Although Sonya Richmond and her partner Sean Morton no longer have a home to go home to — they sold their house to finance their three-year, 24,000km trek along the new Trans-Canada Trail — the 40-something couple has decided to find a warm hearth somewhere and resume hiking again in the spring.
In just over five months, Richmond, 42 and Morton, 45, covered almost 3,000km from Cape Spear, Newfoundland to Rivière-du-Loup, Quebec. They have eked by on 20 dollars a day, thanks to a basic diet of oatmeal, peanut butter and rice and beans. But now, as winter sets into eastern Canada, the budget-conscious hikers have found that their equipment is not up to the increasingly harsh conditions. Instead, they will hunker down, try to find paying work and resume their quest for sponsors.

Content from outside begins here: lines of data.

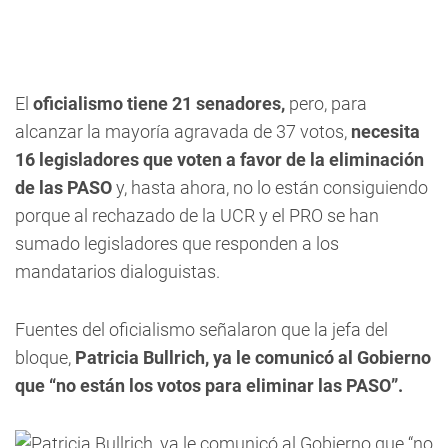
El
oficialismo tiene 21 senadores,
pero, para
alcanzar la mayoría agravada de 37 votos,
necesita
16 legisladores que voten a favor de la eliminación
de las PASO
y, hasta ahora, no lo están consiguiendo
porque al rechazado de la UCR y el PRO se han
sumado legisladores que responden a los
mandatarios dialoguistas.
Fuentes del oficialismo señalaron que la jefa del
bloque,
Patricia Bullrich, ya le comunicó al Gobierno
que “no están los votos para eliminar las PASO”.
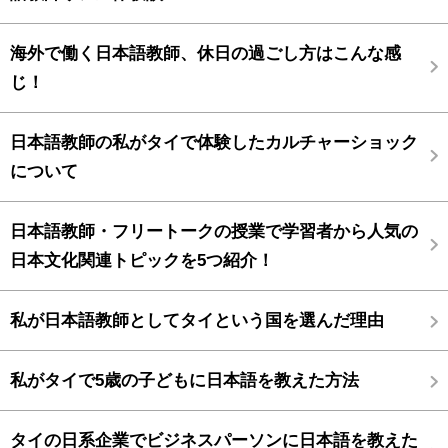
海外で働く日本語教師、休日の過ごし方はこんな感
じ！
日本語教師の私がタイで体験したカルチャーショック
について
日本語教師・フリートークの授業で学習者から人気の
日本文化関連トピックを5つ紹介！
私が日本語教師としてタイという国を選んだ理由
私がタイで5歳の子どもに日本語を教えた方法
タイの日系企業でビジネスパーソンに日本語を教えた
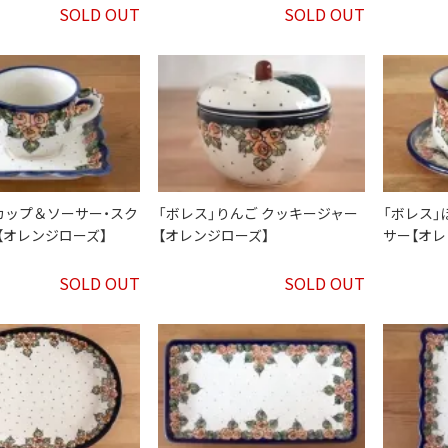
SOLD OUT
SOLD OUT
カップ＆ソーサー・スク
「ボレス」りんご クッキージャー
「ボレス
L【オレンジローズ】
【オレンジローズ】
サー【オレ
SOLD OUT
SOLD OUT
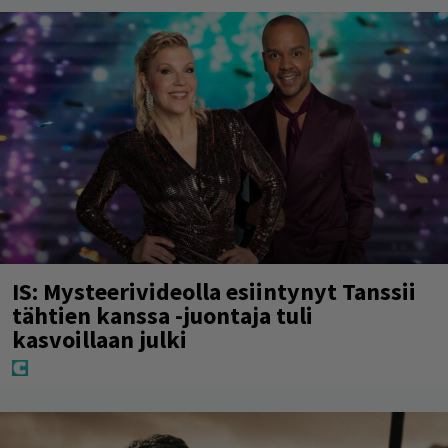
IS: Mysteerivideolla esiintynyt Tanssii
tähtien kanssa -juontaja tuli
kasvoillaan julki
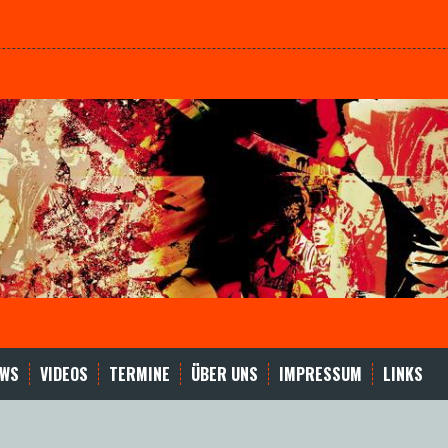
EWS
VIDEOS
TERMINE
ÜBER UNS
IMPRESSUM
LINKS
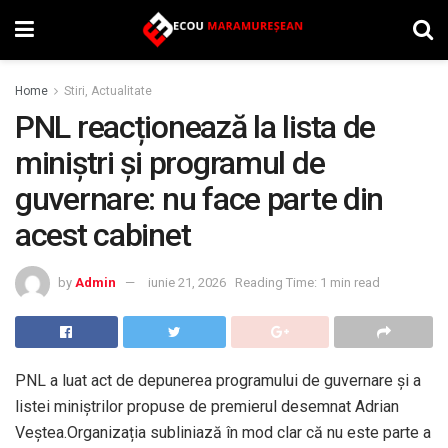
Home
Stiri, Actualitate
PNL reacționează la lista de
miniștri și programul de
guvernare: nu face parte din
acest cabinet
by
Admin
iunie 21, 2026
Reading Time: 1 min read
PNL a luat act de depunerea programului de guvernare și a
listei miniștrilor propuse de premierul desemnat Adrian
Veștea.Organizația subliniază în mod clar că nu este parte a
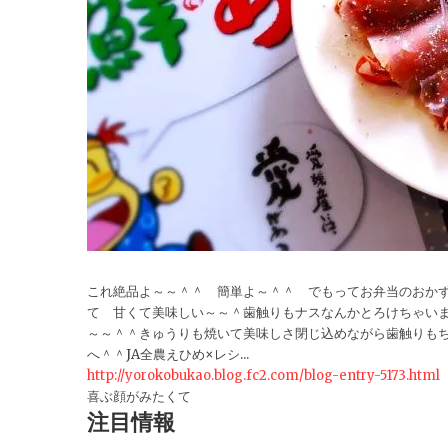
これ絶品よ～～＾＾ 簡単よ～＾＾ でもってお弁当のおか
て 甘くて美味しい～～＾歯触りもナスなんかとろけちゃい
～～＾＾きゅうりも焼いて美味しさ閉じ込めながら歯触りも
へ＾＾JA全農えひめ×レシ...
http://yorokobukao.blog.fc2.com/blog-entry-5173.html
喜ぶ顔がみたくて
注目情報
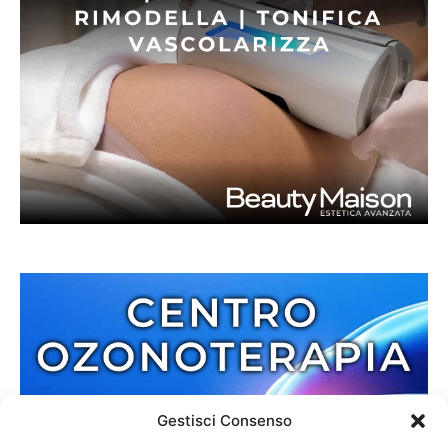
Gestisci Consenso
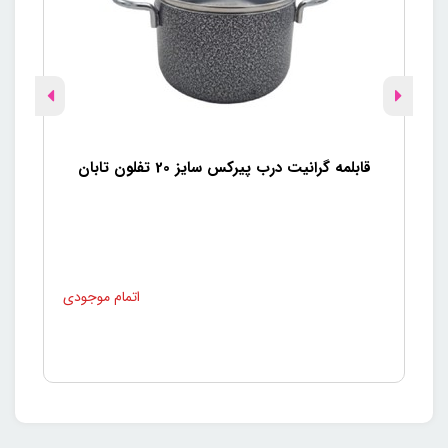
قابلمه گرانیت درب پیرکس سایز 20 تفلون تابان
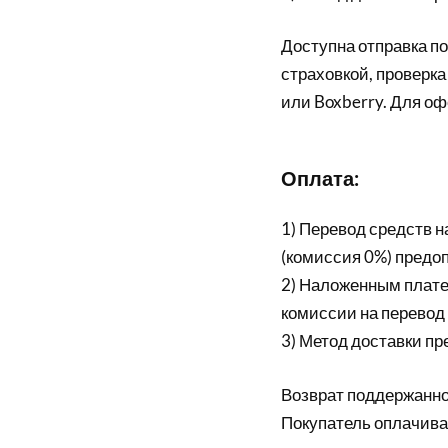
Доступна отправка по
страховкой, проверк
или Boxberry. Для о
Оплата:
1) Перевод средств н
(комиссия 0%) предо
2) Наложенным платеж
комиссии на перевод 
3) Метод доставки п
Возврат поддержанной
Покупатель оплачива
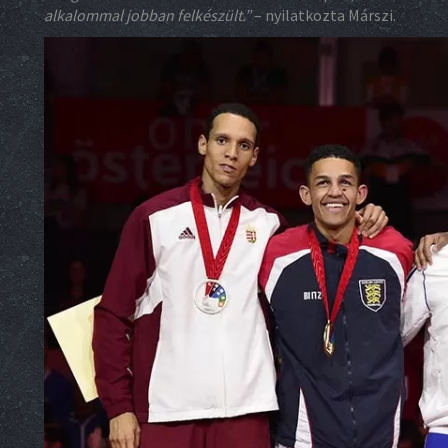
alkalommal jobban felkészült.”
– nyilatkozta Márszi.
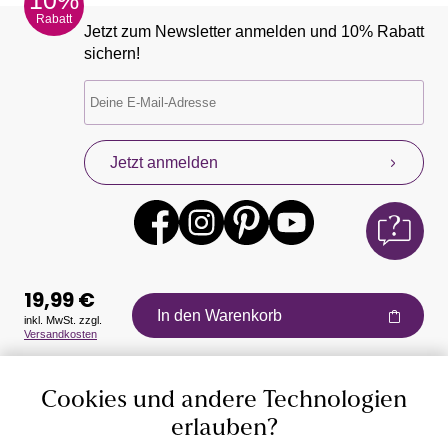
Rabatt
Jetzt zum Newsletter anmelden und 10% Rabatt
sichern!
Jetzt anmelden
19,99 €
In den Warenkorb
inkl. MwSt. zzgl.
Versandkosten
Auszeichnungen
Cookies und andere Technologien
erlauben?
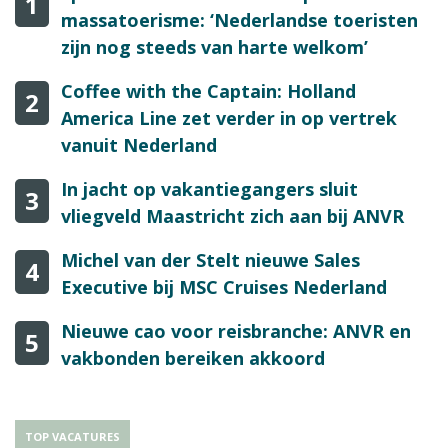
1
massatoerisme: ‘Nederlandse toeristen
zijn nog steeds van harte welkom’
Coffee with the Captain: Holland
2
America Line zet verder in op vertrek
vanuit Nederland
In jacht op vakantiegangers sluit
3
vliegveld Maastricht zich aan bij ANVR
Michel van der Stelt nieuwe Sales
4
Executive bij MSC Cruises Nederland
Nieuwe cao voor reisbranche: ANVR en
5
vakbonden bereiken akkoord
TOP VACATURES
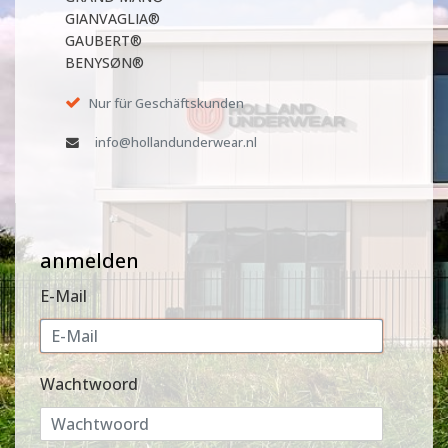
GIANVAGLIA®
GAUBERT®
BENYSØN®
Nur für Geschäftskunden
info@hollandunderwear.nl
anmelden
E-Mail
Wachtwoord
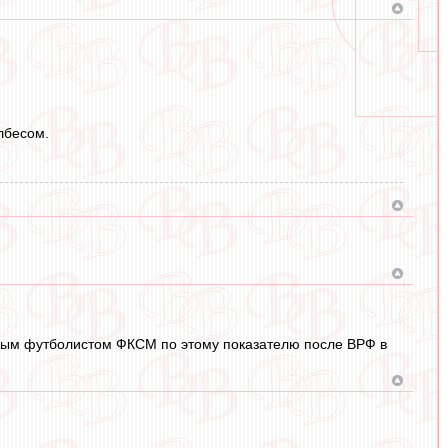
лбесом.
торым футболистом ФКСМ по этому показателю после ВРФ в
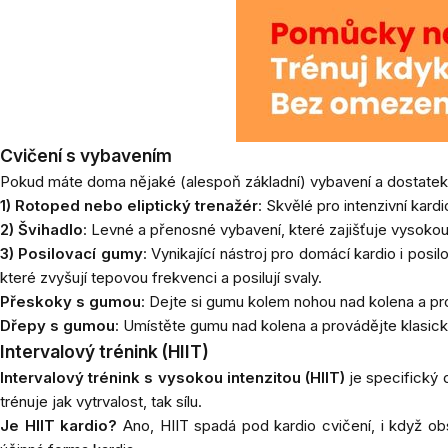
Cvičení s vybavením
Pokud máte doma nějaké (alespoň základní) vybavení a dostatek pr
1) Rotoped nebo eliptický trenažér
: Skvělé pro intenzivní kard
2)
Švihadlo
: Levné a přenosné vybavení, které zajišťuje vysokou 
3)
Posilovací gumy
: Vynikající nástroj pro domácí kardio i po
které zvyšují tepovou frekvenci a posilují svaly.
Přeskoky s gumou
: Dejte si gumu kolem nohou nad kolena a pr
Dřepy s gumou
: Umístěte gumu nad kolena a provádějte klasické 
Intervalový trénink (HIIT)
Intervalový trénink s vysokou intenzitou (HIIT)
je specifický d
trénuje jak vytrvalost, tak sílu.
Je HIIT kardio?
Ano, HIIT spadá pod kardio cvičení, i když obs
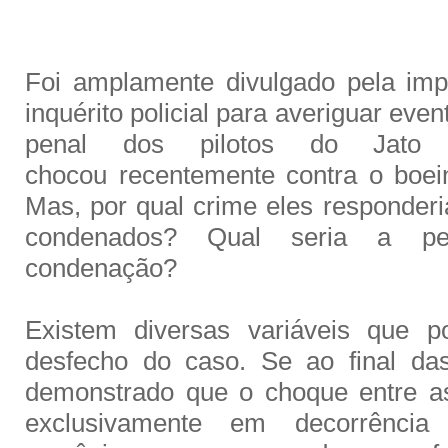
Foi amplamente divulgado pela imp
inquérito policial para averiguar eve
penal dos pilotos do Jato
chocou recentemente contra o boei
Mas, por qual crime eles responde
condenados? Qual seria a pe
condenação?
Existem diversas variáveis que p
desfecho do caso. Se ao final das
demonstrado que o choque entre a
exclusivamente em decorrênci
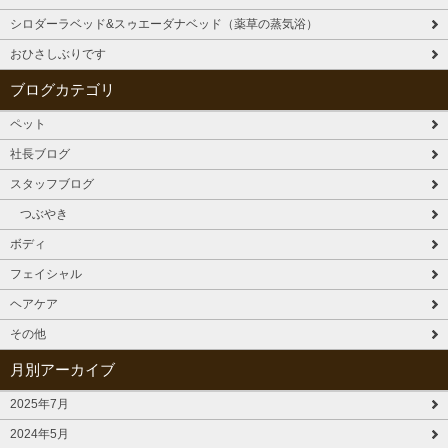
シロダーラベッド&スゥエーダナベッド（薬草の蒸気浴）
おひさしぶりです
ブログカテゴリ
ペット
社長ブログ
スタッフブログ
つぶやき
ボディ
フェイシャル
ヘアケア
その他
月別アーカイブ
2025年7月
2024年5月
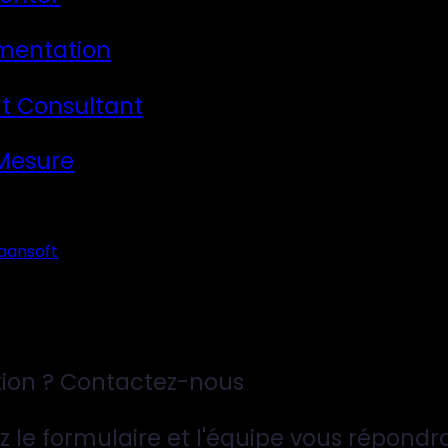
mentation
t Consultant
 Mesure
aansoft
ion ? Contactez-nous
z le formulaire et l'équipe vous répondr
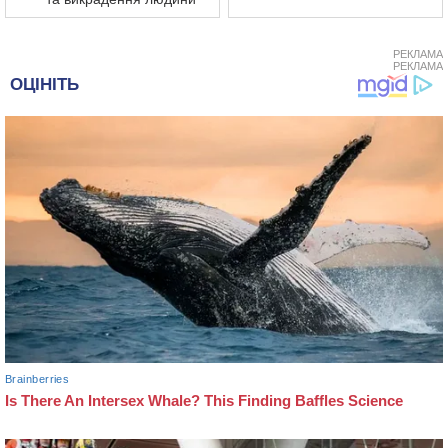
РЕКЛАМА
РЕКЛАМА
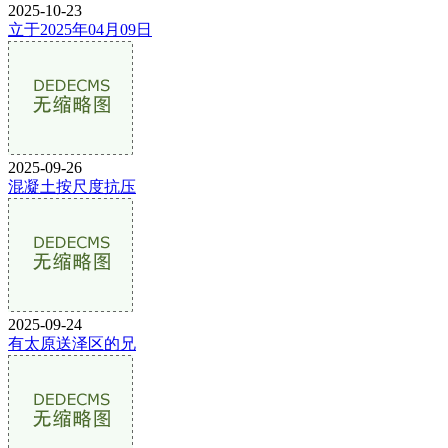
2025-10-23
立于2025年04月09日
2025-09-26
混凝土按尺度抗压
2025-09-24
有太原送泽区的兄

“The challenges of keeping our food and water unfrozen, being unable to stop for breaks during the day without immediately freezing, making camp and cleaning up in the snow and subzero temperatures, and both beginning and ending each day in darkness are too much,” Richmond wrote in their blog.
They have still managed to average approximately 40km a day, despite just seven hours of ever-diminishing daylight, compounded with blizzards and high winds.
For most of their trip, they tried to avoid busy highways in favour of trails and back roads. But winter conditions have caused authorities to close some of those paths to cyclists and hikers. The rural cafes and depanneurs (French for convenience stores) on which they depend for resupplies are also closed or close early in the winter months.
They resume their adventure in spring, 2020. Next year, they hope to walk from Rivière-du-Loup all the way west to milder British Columbia, which they might be able to endure in late fall, and so finish the east-west portion of their trip. Then in summer 2021, they will cover the final, northern section of the Trans-Canada Trail.